>>>

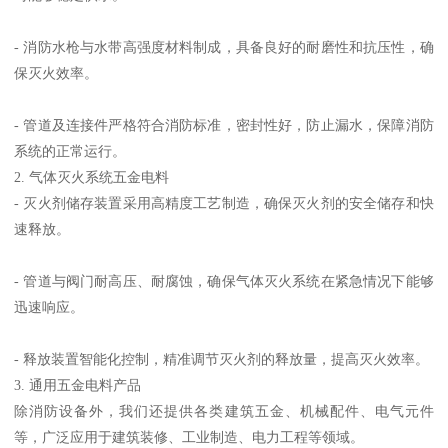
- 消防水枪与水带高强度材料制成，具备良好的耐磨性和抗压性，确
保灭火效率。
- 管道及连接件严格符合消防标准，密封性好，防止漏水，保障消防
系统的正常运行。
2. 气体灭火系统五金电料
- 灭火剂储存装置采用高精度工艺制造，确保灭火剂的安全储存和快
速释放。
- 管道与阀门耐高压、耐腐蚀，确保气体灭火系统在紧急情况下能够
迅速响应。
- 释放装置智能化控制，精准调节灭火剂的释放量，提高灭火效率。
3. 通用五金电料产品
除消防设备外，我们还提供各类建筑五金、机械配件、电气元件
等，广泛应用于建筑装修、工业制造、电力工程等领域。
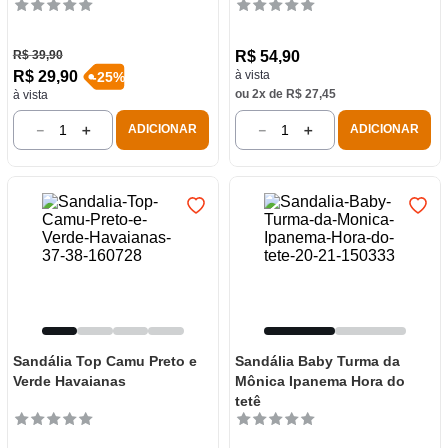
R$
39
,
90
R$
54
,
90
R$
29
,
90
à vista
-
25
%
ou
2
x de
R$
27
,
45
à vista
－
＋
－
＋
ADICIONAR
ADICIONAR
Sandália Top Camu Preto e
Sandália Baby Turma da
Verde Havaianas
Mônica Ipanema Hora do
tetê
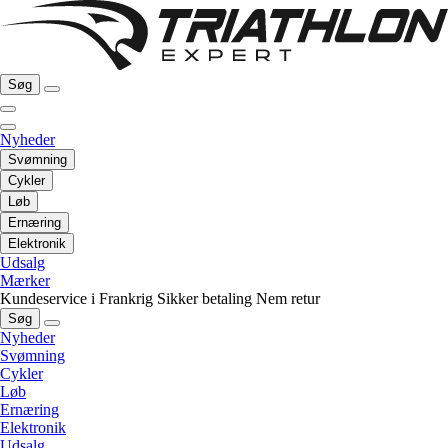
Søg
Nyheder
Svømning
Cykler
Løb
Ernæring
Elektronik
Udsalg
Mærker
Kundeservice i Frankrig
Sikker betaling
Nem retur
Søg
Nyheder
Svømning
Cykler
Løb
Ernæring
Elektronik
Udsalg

<<<
>>>

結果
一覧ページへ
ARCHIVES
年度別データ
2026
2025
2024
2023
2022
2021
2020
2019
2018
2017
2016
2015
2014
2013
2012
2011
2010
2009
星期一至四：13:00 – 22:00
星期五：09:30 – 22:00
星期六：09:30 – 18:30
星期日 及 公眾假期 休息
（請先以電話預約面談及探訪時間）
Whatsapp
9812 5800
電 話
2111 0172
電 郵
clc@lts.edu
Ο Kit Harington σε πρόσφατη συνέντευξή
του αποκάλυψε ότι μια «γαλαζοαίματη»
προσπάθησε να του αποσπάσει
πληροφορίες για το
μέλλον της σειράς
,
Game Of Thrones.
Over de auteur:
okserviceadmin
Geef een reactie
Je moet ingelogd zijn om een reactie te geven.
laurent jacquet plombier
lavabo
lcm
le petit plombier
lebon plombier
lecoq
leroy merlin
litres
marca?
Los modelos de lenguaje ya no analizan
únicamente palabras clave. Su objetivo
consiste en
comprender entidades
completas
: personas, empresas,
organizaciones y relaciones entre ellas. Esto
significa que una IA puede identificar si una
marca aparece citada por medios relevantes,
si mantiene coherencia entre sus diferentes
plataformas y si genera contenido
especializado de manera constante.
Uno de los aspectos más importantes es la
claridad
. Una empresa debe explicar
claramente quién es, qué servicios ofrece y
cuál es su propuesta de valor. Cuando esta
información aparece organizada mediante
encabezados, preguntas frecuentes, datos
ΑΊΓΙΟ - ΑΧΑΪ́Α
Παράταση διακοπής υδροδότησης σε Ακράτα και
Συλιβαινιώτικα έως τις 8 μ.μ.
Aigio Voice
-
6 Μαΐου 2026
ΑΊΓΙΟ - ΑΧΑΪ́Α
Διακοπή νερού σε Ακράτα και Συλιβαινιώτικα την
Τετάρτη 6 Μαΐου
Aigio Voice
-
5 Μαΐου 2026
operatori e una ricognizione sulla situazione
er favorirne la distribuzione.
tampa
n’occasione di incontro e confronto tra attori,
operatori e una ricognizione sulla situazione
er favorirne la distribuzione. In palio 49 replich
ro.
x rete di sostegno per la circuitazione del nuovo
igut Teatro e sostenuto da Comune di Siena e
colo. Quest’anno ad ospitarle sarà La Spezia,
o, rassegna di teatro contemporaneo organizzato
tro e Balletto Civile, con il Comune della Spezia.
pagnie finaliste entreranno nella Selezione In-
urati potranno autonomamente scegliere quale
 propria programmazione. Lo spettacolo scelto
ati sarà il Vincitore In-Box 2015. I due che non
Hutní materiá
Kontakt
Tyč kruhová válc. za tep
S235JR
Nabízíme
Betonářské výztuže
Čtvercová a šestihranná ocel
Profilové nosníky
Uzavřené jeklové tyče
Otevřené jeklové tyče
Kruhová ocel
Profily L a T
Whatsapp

<<<

▶ _Problem requirements_
Reply with nothing but the number of lines in the listing that include the string "reactie".

▶ _Written solution_
2